What assessments are used to evaluate breathing dysfunction?
MSK Assessment
- AROM/PROM UE and Spinal
- Recommended SFMA Screening
Biochemical Assessment
- Observation, Testing
- Breath Holds
Biomechanical Assessment
- Hi-Lo Assessment
- MARM Assessment
Psychophysiological Assessment
- Nijmegen Questionnaire
- Self Evaluation Breathing Questionnaire
What breath-holding tests are used in breathing assessments?
Breath-hold time at Functional Residual Capacity (FRC) and Total Lung Capacity (TLC) are used to evaluate potential breathing dysfunction.
What are the key indications for supplemental oxygen use?
- PaO2 < 55 mmHg or SaO2 < 88% on room air
- PaO2 56-59 mmHg or SaO2 89%-90% with pulmonary hypertension, cor pulmonale
- hematocrit > 56%
What are the benefits of oxygen titration?
- improves minute ventilation
- decreases dynamic hyperinflation
- improves ventilatory muscle function
- increases cardiac output
- improves hemodynamics
What is the PT’s role in titrating supplemental oxygen?

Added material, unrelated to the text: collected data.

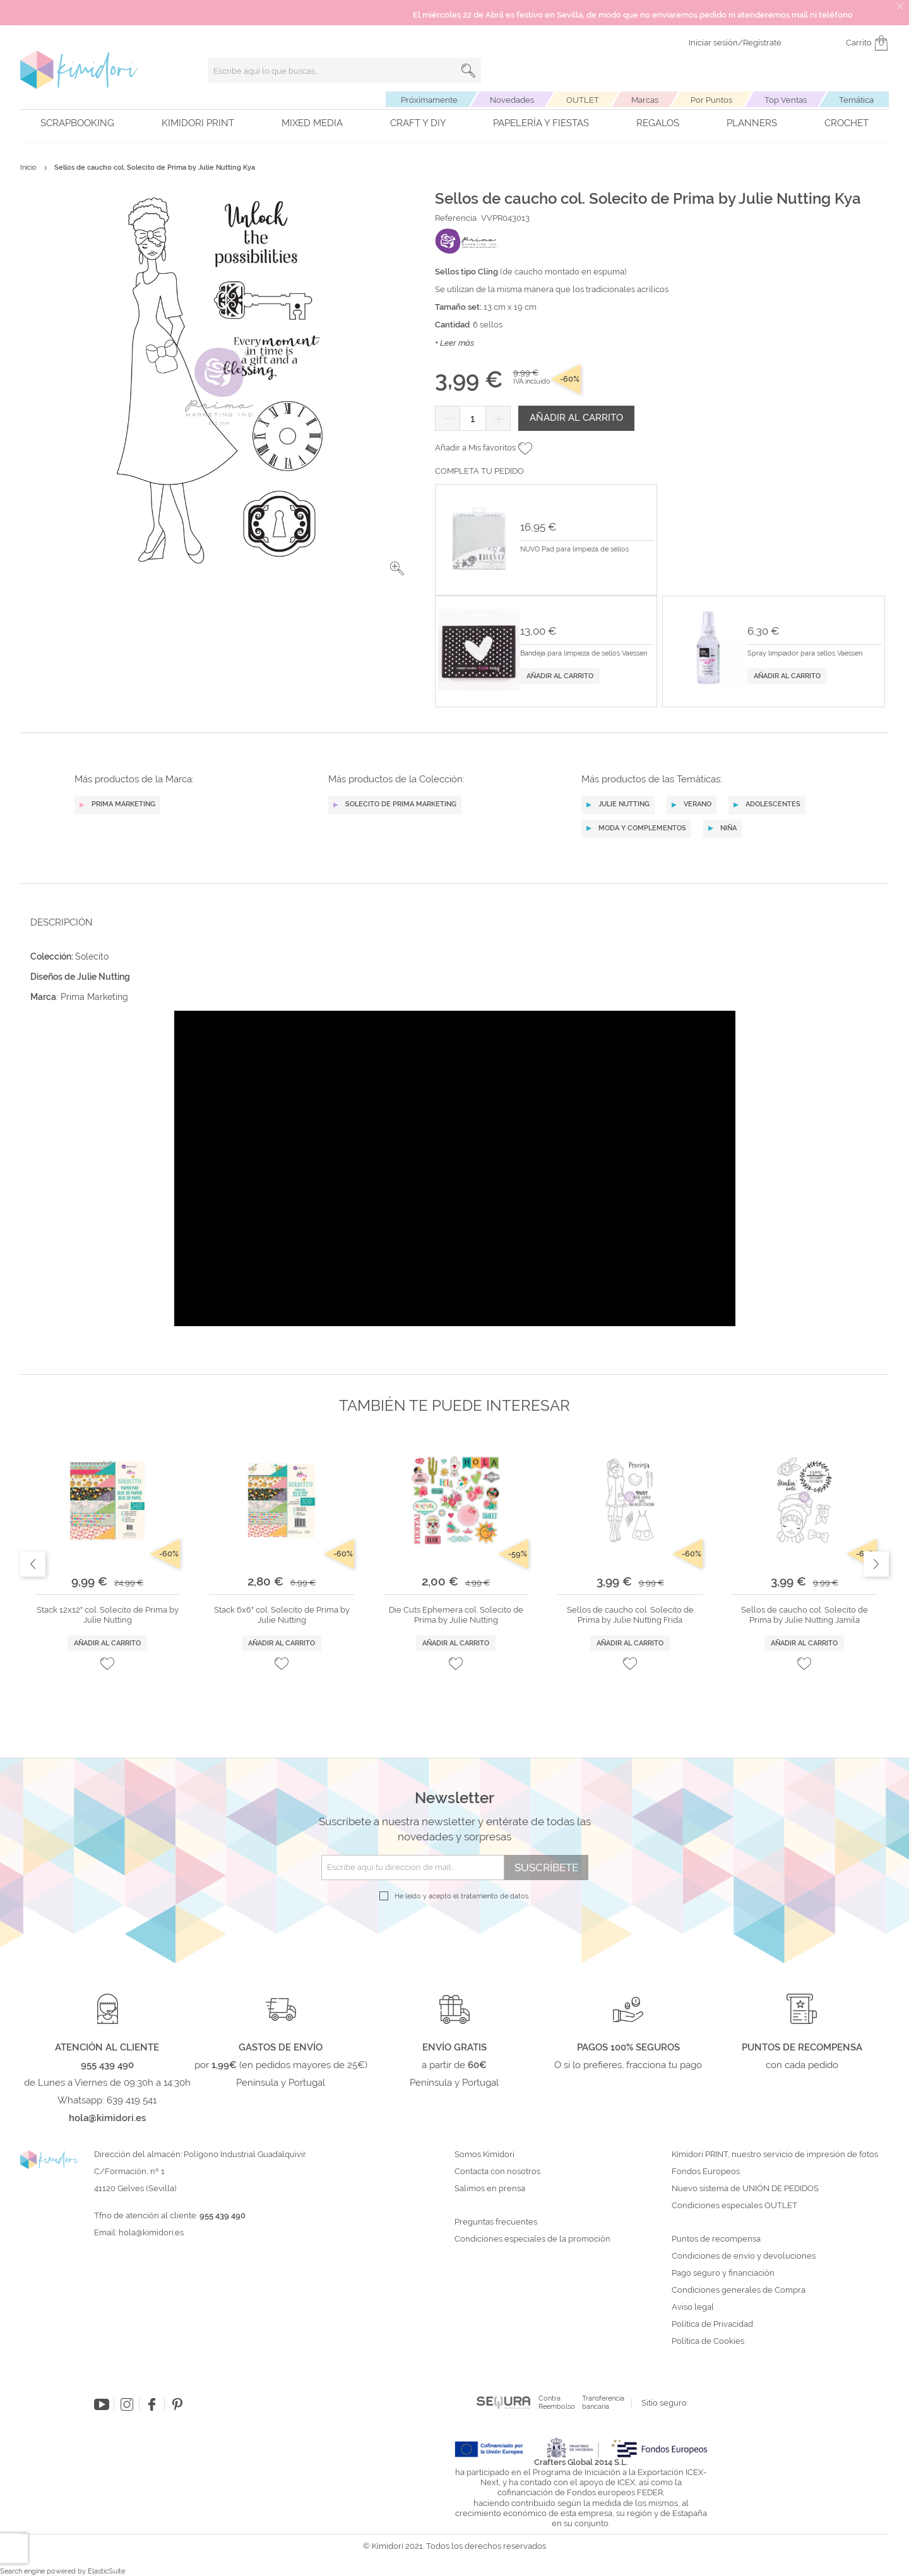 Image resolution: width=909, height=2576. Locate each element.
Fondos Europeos (706, 2171)
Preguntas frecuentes (495, 2222)
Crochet (846, 123)
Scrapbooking (77, 123)
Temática (856, 100)
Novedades (512, 100)
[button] (397, 568)
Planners (752, 123)
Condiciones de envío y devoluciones (744, 2256)
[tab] (450, 922)
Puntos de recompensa (716, 2239)
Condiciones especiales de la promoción (533, 2239)
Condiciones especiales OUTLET (734, 2205)
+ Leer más (454, 343)
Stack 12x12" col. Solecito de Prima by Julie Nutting (108, 1615)
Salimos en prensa (489, 2188)
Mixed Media (312, 123)
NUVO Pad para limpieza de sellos (574, 549)
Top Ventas (785, 100)
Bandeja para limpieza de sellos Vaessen (583, 653)
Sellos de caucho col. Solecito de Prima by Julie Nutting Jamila (804, 1615)
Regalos (657, 123)
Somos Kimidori (484, 2154)
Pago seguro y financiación (723, 2273)
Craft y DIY (418, 123)
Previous (32, 1564)
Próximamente (429, 100)
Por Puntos (711, 100)
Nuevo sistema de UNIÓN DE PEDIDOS (745, 2188)
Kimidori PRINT (198, 123)
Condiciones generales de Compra (738, 2290)
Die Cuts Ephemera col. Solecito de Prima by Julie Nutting (456, 1615)
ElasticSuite (106, 2571)
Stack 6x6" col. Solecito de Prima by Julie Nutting (282, 1615)
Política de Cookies (708, 2341)
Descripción (61, 922)
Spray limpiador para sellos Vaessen (804, 653)
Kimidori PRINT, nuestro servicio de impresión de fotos (775, 2154)
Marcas (644, 100)
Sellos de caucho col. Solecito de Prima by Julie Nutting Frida (630, 1615)
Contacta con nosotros (497, 2171)
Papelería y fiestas (541, 123)
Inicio (28, 167)
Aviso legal (693, 2307)
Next (876, 1564)
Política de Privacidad (712, 2324)
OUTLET (582, 100)
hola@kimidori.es (151, 2232) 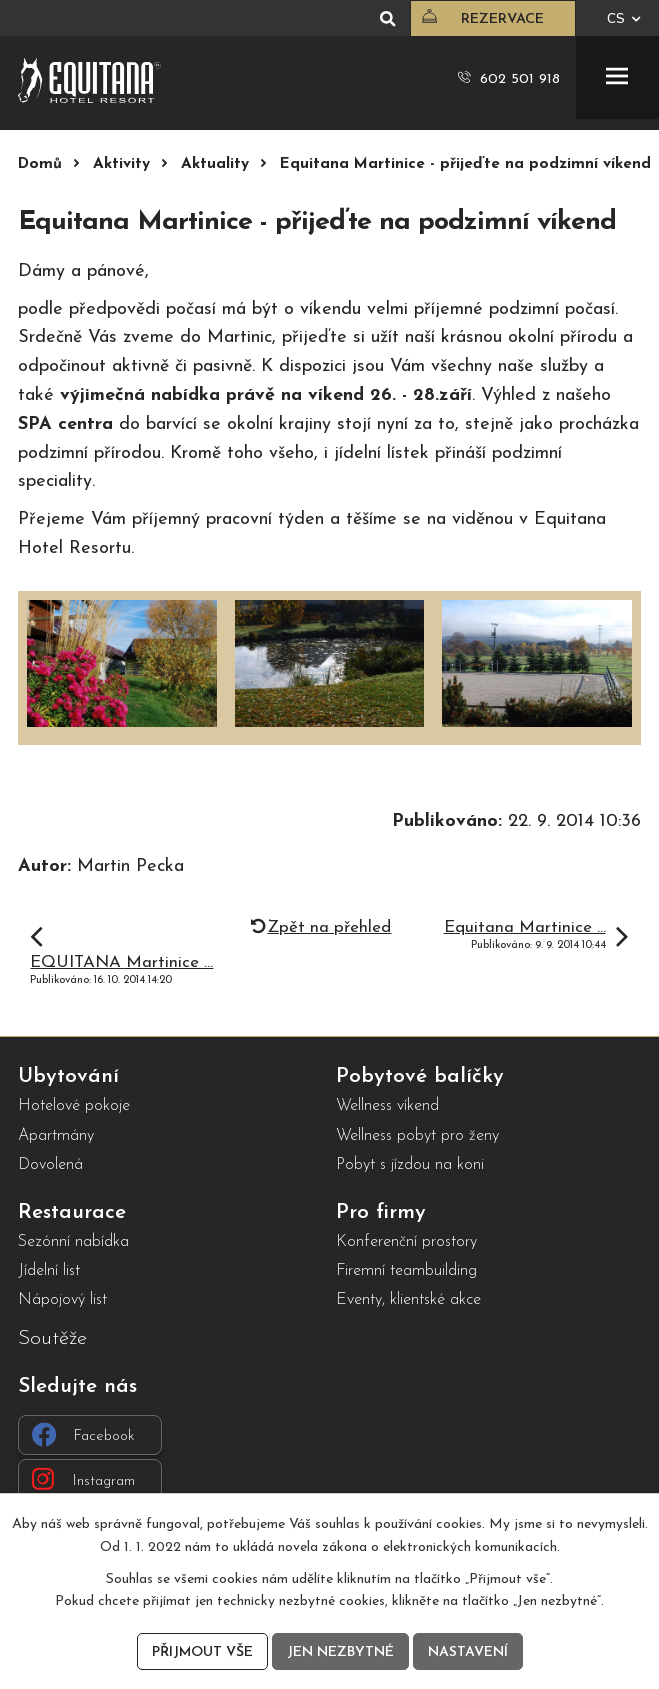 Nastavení (468, 1652)
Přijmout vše (202, 1652)
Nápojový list (62, 1300)
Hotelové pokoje (74, 1106)
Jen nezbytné (340, 1652)
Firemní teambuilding (406, 1271)
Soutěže (52, 1338)
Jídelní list (49, 1271)
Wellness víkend (387, 1106)
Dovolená (50, 1165)
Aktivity (121, 164)
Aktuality (215, 164)
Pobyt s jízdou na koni (410, 1165)
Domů (40, 164)
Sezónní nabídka (73, 1242)
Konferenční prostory (406, 1242)
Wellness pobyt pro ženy (417, 1136)
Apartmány (56, 1136)
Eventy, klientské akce (408, 1300) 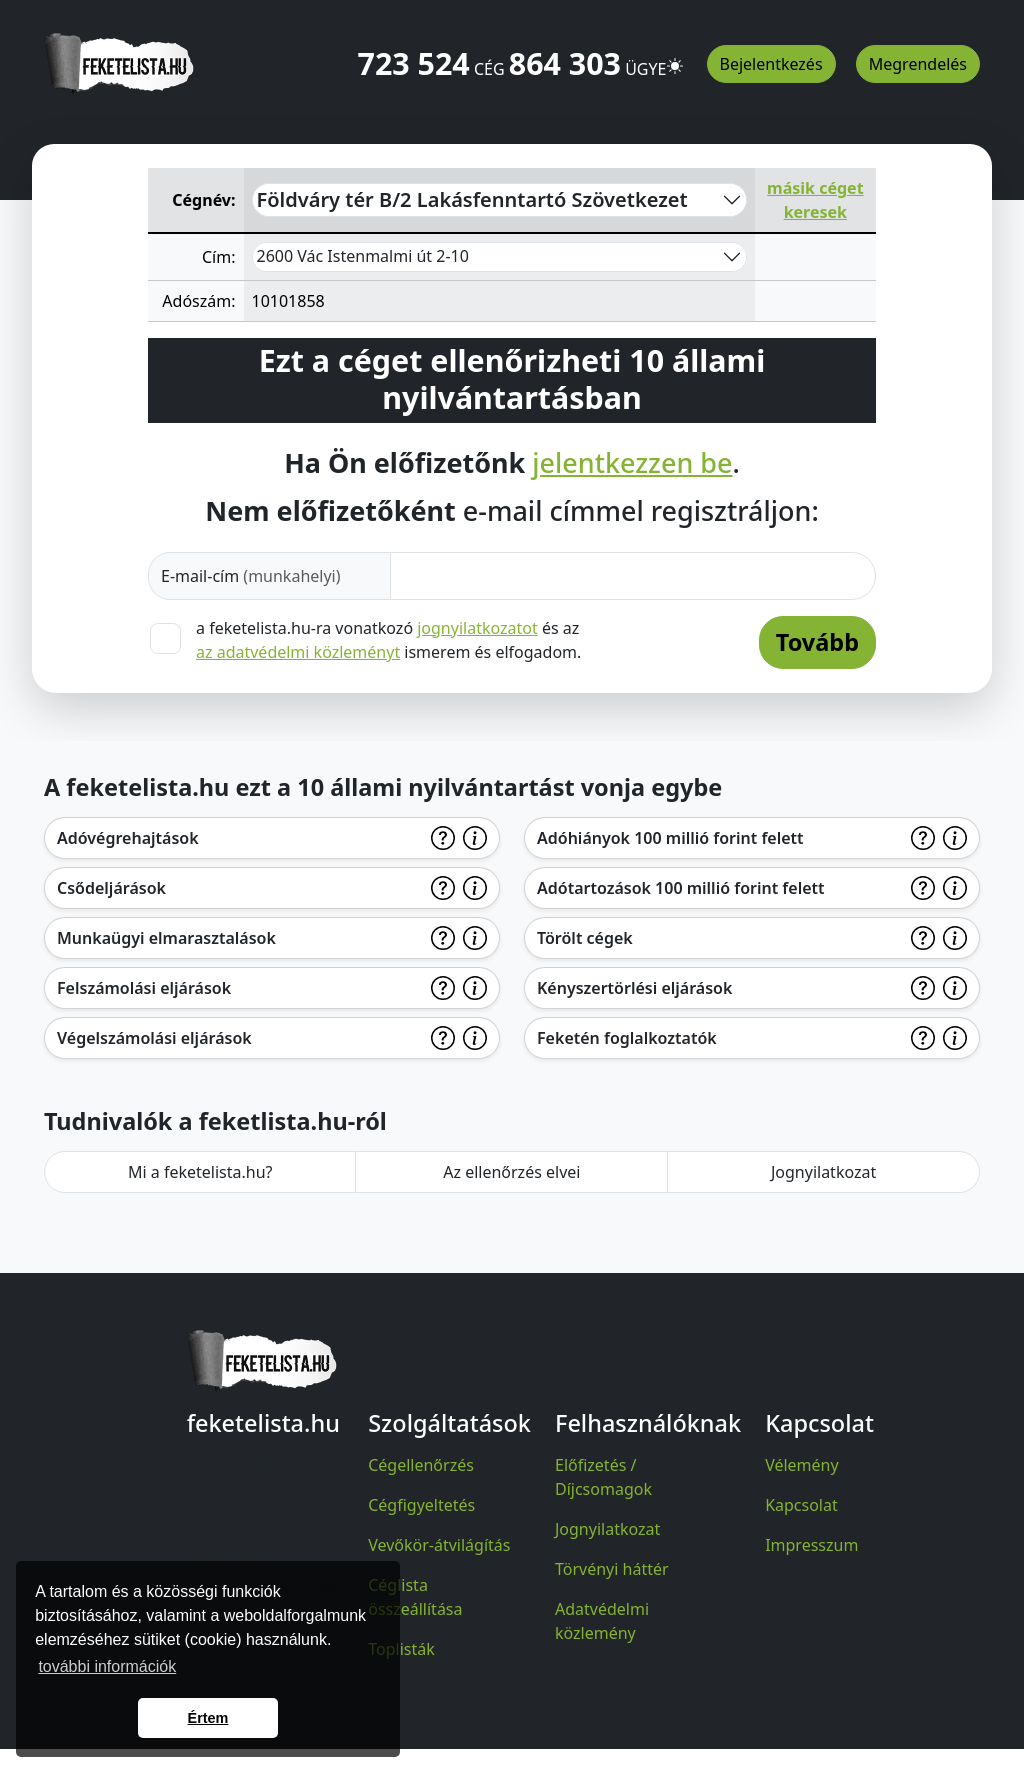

Ensure safety with activity, provide appropriate exercise prescriptions, instruct patients in breathing exercises, and educate on oxygen titration during activities.
What are the common methods of oxygen delivery?
- nasal cannula
- oronasal masks
- tracheostomy masks
- aerosol masks
- high-flow nasal cannula
What are the flow rates for nasal cannula oxygen delivery?
- 1-6 L/min, with discomfort and nasal dryness occurring
- Rates > 4 L/min, requiring humidification for comfort
What is the function of a high-flow nasal cannula?
Delivers oxygen at rates > 6 L/min with humidification, washing out CO2 and reducing anatomical dead space to improve breathing.
- Simple Mask = ?
- Aerosol Mask = ?
- Venturi Mask = ?
- Reservoir Masks = ?
Simple Mask:
- Flow of gas into a face piece over nose and mouth
- Can have dilutor that allows room air to enter
Aerosol Mask:
- Originally for aerosolized medications
- Able to administer higher rates of O2 than simple mask
- Used with nebulizer to humidify the gas
Venturi Mask:
- Mixes oxygen with room air through ports
- Can provide greater flow of gas to the patient
- Easier to vary the rates by adjusting the size of the ports along with flow rate
Reservoir Masks:
- Attached to bag to allow of higher percentage of oxygen
- Partial rebreathing or nonrebreather masks
- Must be tightly sealed to work
What are the FiO2 (Fraction of Inspired Oxygen) levels for room air and supplemental oxygen?
Ambient air has FiO2 of 21%. Every 1 L/min of oxygen increases FiO2 by ~4%.